After I used the spices in my Spicery Delivery (Noodle and I made a Lebanese Mezze, remember) I noticed there was another full packet of spices left in the box.

At first, I obviously panicked. I was convinced that I’d completely forgotten to add it into one of the dishes and I was going to be left with flatbread that tasted like cardboard, or worse! Cauliflower that actually tasted like just cauliflower. Can you imagine what I was going through?

I decided to act like a mature adult and lie on the floor breathing heavily until Anna pointed out that I could just read the instructions. Because she’s the sensible one and I have a minor tendency to overreact to the slightest provocation I read the instructions and it turns out that The Spicery adds in an extra packet of spice mix to the delivery, just because they can.  Which is awesome.

The mixture this month was called Easta Fajita mix. It had 4 kinds of chillis blended with a number of different spices  (I’m not going to ruin the surprise, just sign up and don’t look back). The suggestion was to make it with rabbit as, traditionally, the vaqueros and cowboys of Texas-Mexico area would have been more likely to use that meat as there’s so many of the little critters wandering the plains. Seriously, think about it. We automatically think “chicken” when someone says fajitas, but how did this come about?

Seriously, think about it. We automatically think “chicken” when someone says fajitas, but how did this come about? Try to picture an absolute shedload of chickens just wandering about the prairies, clucking away, dodging coyotes and the like. They wouldn’t last 5 minutes. Rabbits, now there’s a survivor.

Anyway, I’ve digressed again.

I just so happened to have a rabbit in my freezer, which was a fortunate turn of events, and I had no idea what I was going to do with it. Until now..!

I bought the usual mixture of fajita vegetables (bell peppers, red onions, garlic… that’s it really) and set about my dish.

The first step, as it turns out, was the hardest. I had to fillet the rabbit.

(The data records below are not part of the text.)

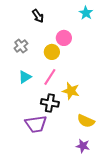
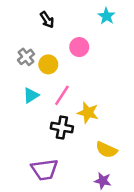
yellow circle: (52, 52) -> (48, 64), moved
purple trapezoid: (36, 124) -> (45, 170), moved

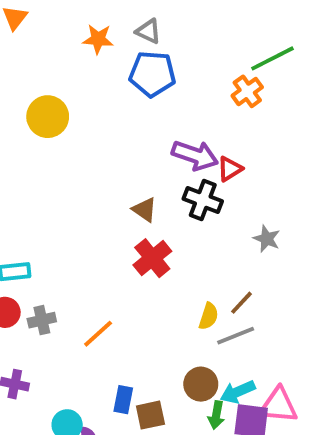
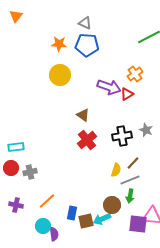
orange star: (98, 39) -> (59, 44), moved
orange cross: (247, 91) -> (135, 74), moved
yellow circle: (48, 117) -> (60, 75), moved
black cross: (203, 200) -> (122, 136), moved, turned -30
orange line: (98, 334) -> (47, 201), moved
cyan arrow: (238, 392) -> (102, 219), moved
green arrow: (216, 415) -> (130, 196), moved

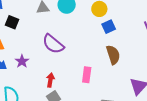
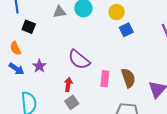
purple semicircle: (53, 44) -> (79, 60), moved
brown semicircle: (113, 55) -> (128, 78), moved

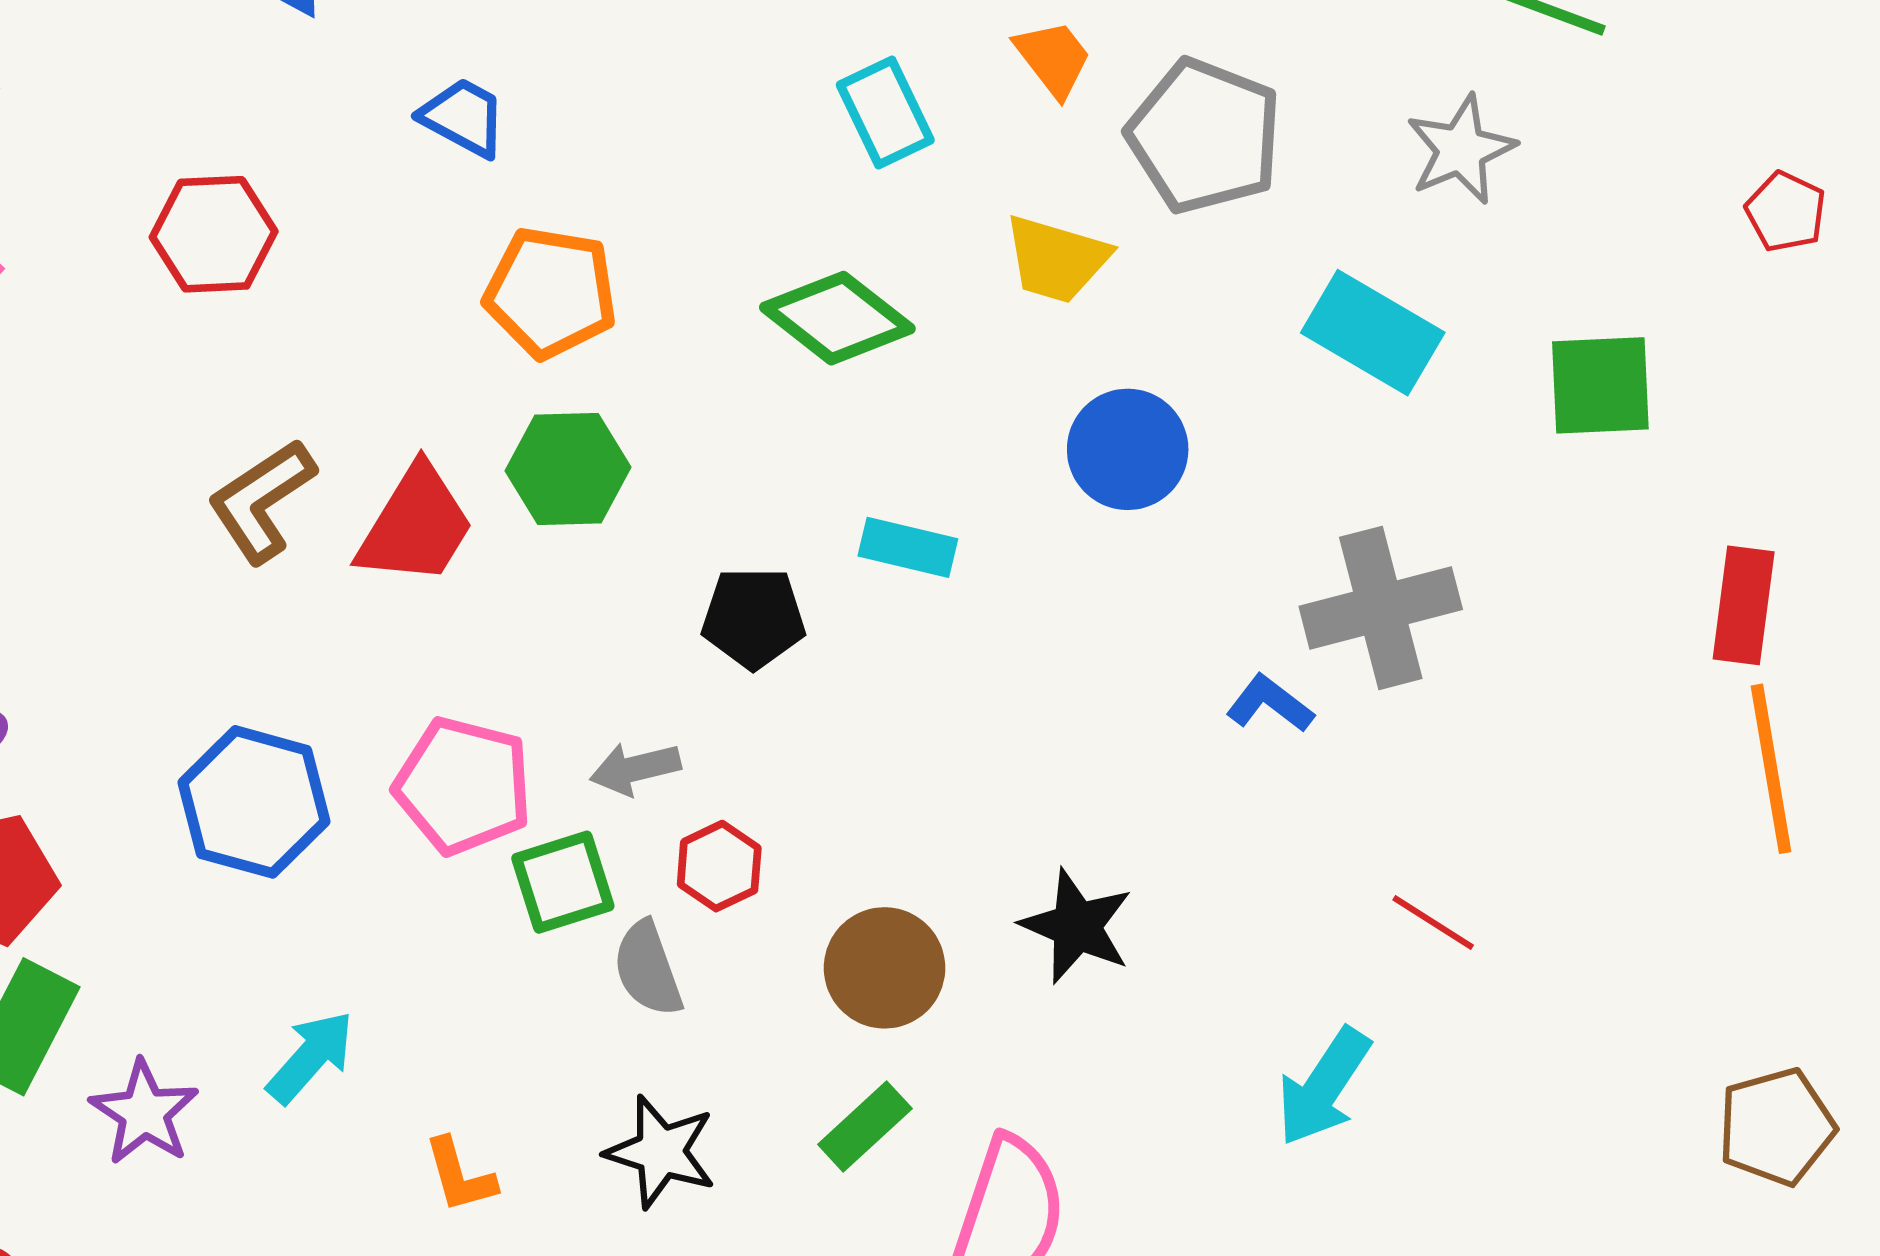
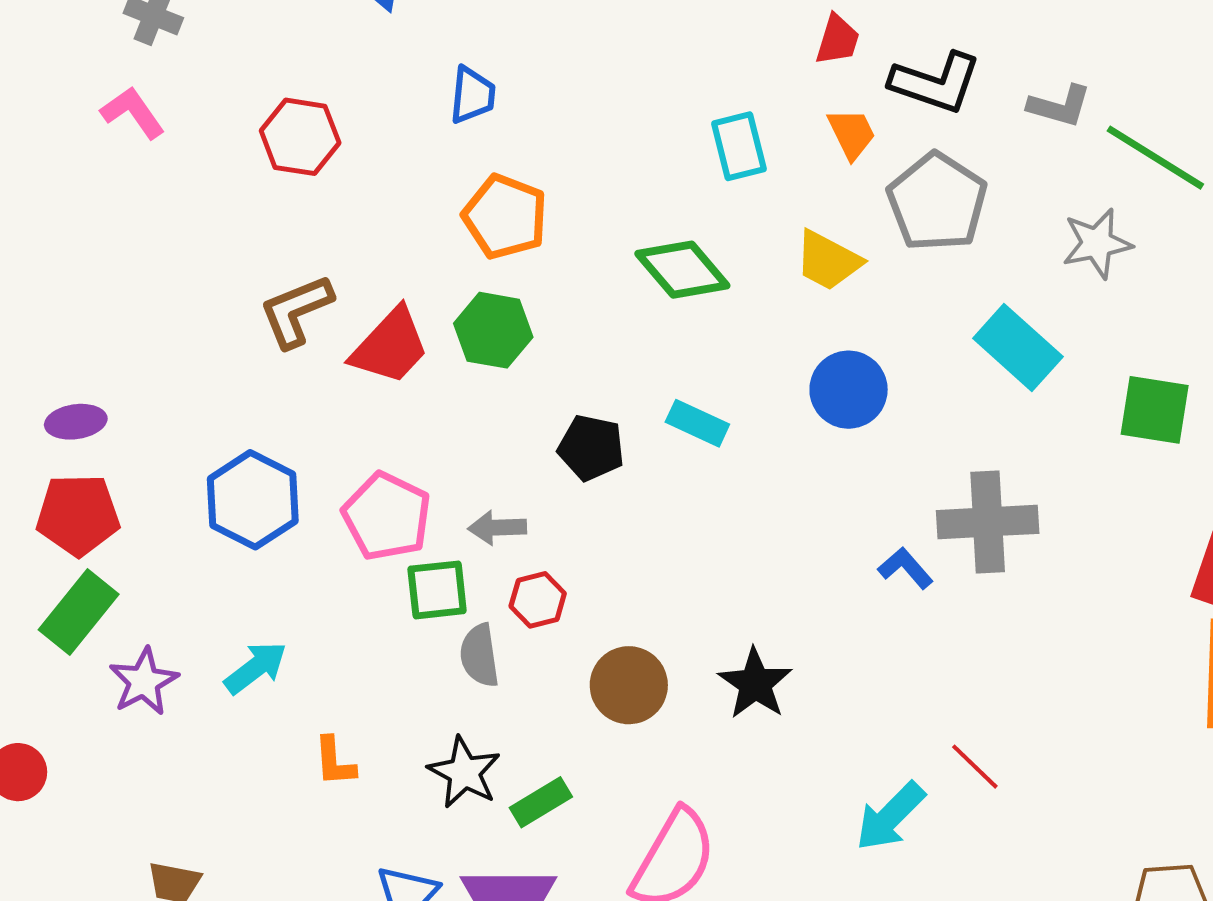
blue trapezoid: (463, 117) -> (472, 95), turned 56
red line: (1433, 922) -> (975, 767), moved
green rectangle: (865, 1126) -> (541, 802), moved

I have never filleted anything in my life. I had no idea where to start. Fortunately, over 10 years ago someone invented the internet (history may not have been my strong suit). So I found articles on it, but reading is not the same as doing. Eventually, I did that thing where you watch 10 seconds of a Youtube video, follow the instructions, forget to press pause, rewind it too far and end up in this back and forth of missing information and listening to the same bit over and over again.

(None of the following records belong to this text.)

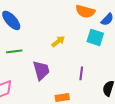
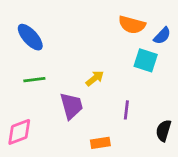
yellow arrow: (58, 41) -> (95, 78), moved

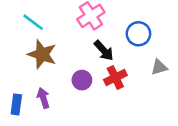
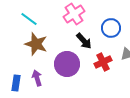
red cross: (115, 77) -> (103, 62), moved
purple circle: (82, 80) -> (67, 64), size x1.6

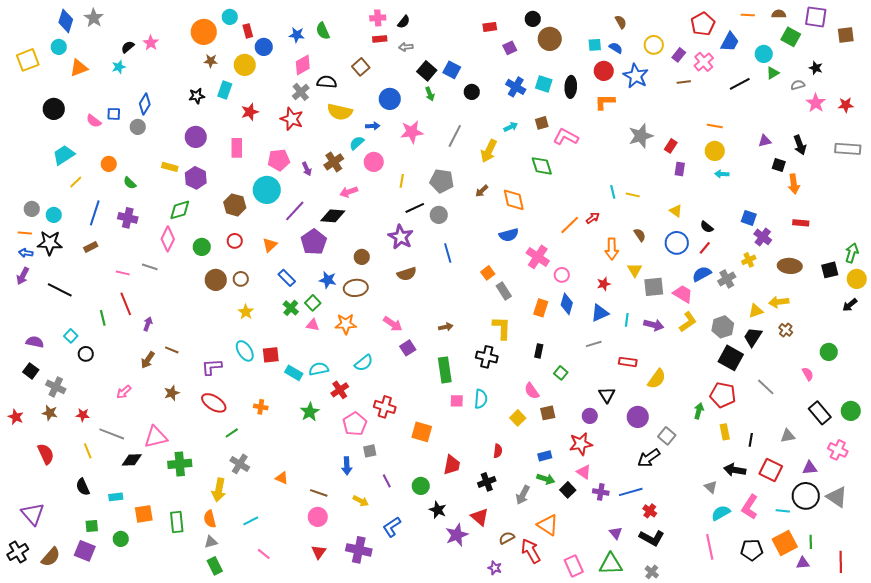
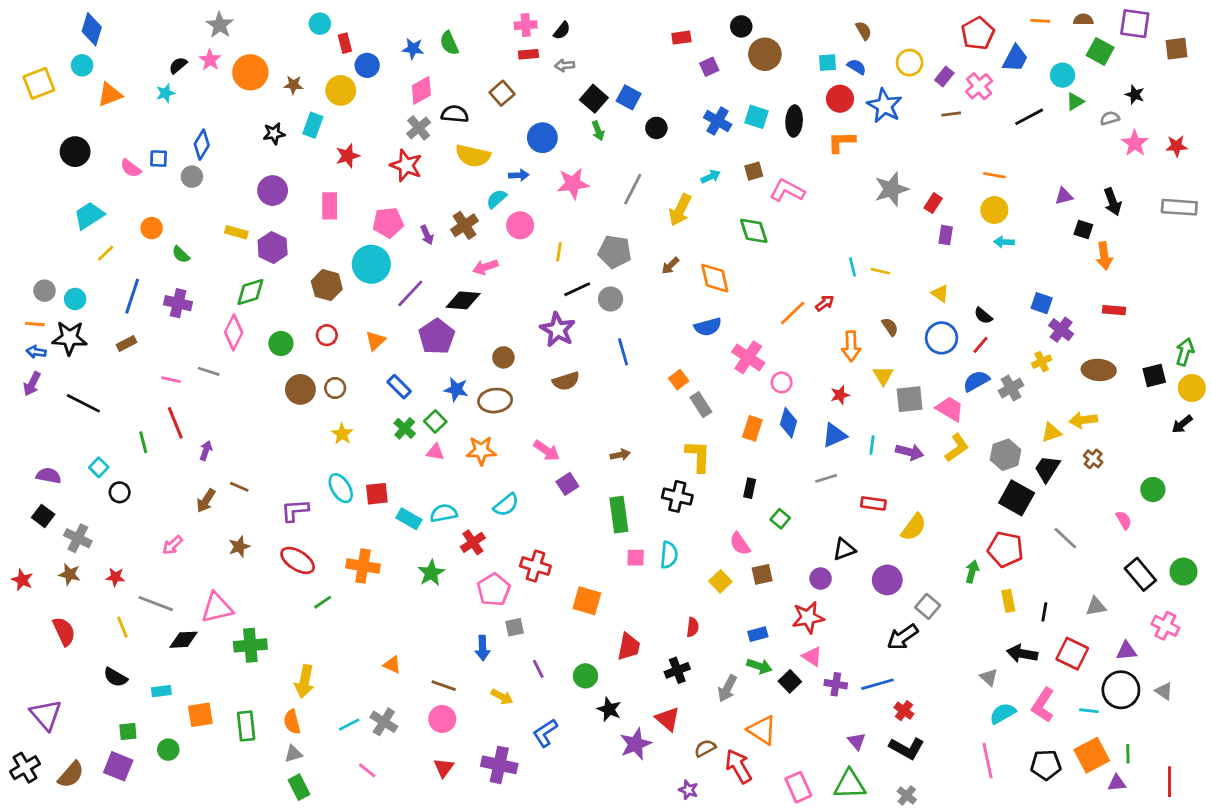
gray star: (94, 18) -> (220, 25), moved
orange circle: (204, 32) -> (250, 72), moved
black triangle: (607, 395) -> (844, 549), turned 42
orange cross: (261, 407) -> (363, 566), size x1.6
gray cross: (240, 464) -> (384, 722), moved
black semicircle: (83, 487) -> (115, 677), turned -36
gray triangle: (837, 497) -> (1164, 691), size x0.6

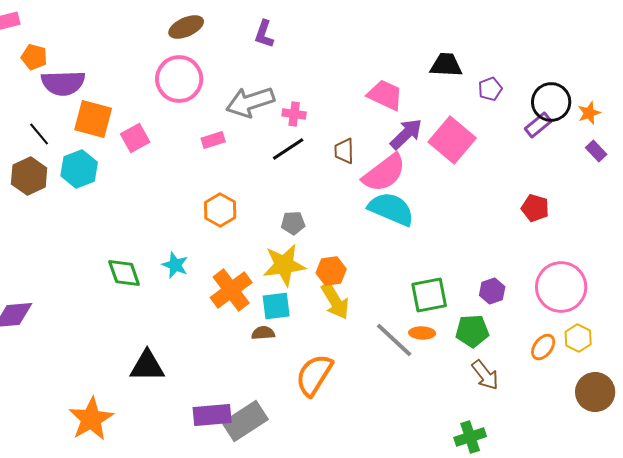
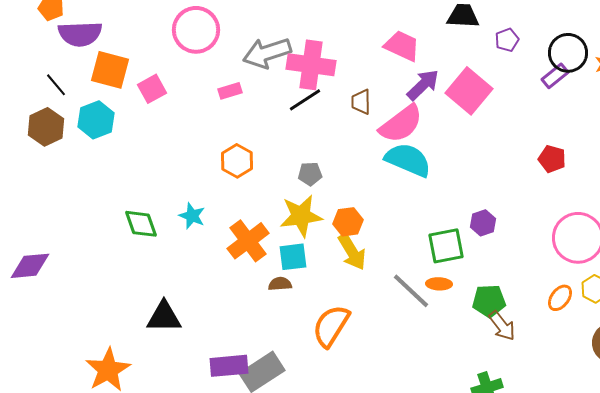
pink cross: (294, 114) -> (311, 65), size x2.0
purple hexagon: (492, 291) -> (483, 223), moved
green pentagon: (472, 331) -> (489, 301), moved

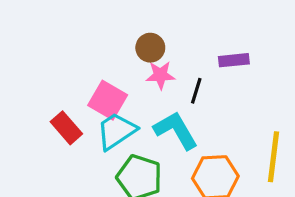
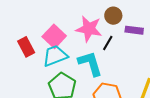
brown circle: (150, 48) -> (113, 16), moved
pink star: (160, 75) -> (89, 29), size x1.5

After what felt like too long to be manhandling a dead rabbit, I had a decent amount of meat.

All I did was mix the spice pack with some coconut oil, lemon and lime zest, coated the meat and vegetables in it and left it to marinate for a couple of hours.

While this was happening, I decided to shy away from my go-to option of wraps. As much as I do love them, this required more. It required a little inspiration.

This inspiration came from playing Battlefield: Hardline. In it, two characters are talking about going for Cuban food and one jokes about not eating fried plantain. That reminded me of my 3 months in Africa where we were regularly served a dish called Nndizi. This is like the Tanzanian version of mashed potato and it’s also very popular in Latin America. At its most simple, Ndizi is boiled and mashed plantain. That’s it.

I wanted a little something extra with my food. I wanted jazz.

So I boiled the plantain with some jalapenos and the brine, drained it and blended it with salt, pepper, mint and peas. The sweetness of the ingredients worked perfectly with the sourness of the brine.

The fajita mix was just slow roasted on a low temperature for a few hours and then left in the oven overnight. This is because rabbit is a really lean meat and tends to dry out after long cooking times. Leaving it in the sauce lets it soak all that juice back up and makes it so moist it almost falls apart.

All that was left to do was wash my lunchbox, pile it all in and take it to work for lunch; where it went down an absolute treat.

Oooh! Easta-Easter, Easter bunny-rabbit. Well done Spicery, well done indeed.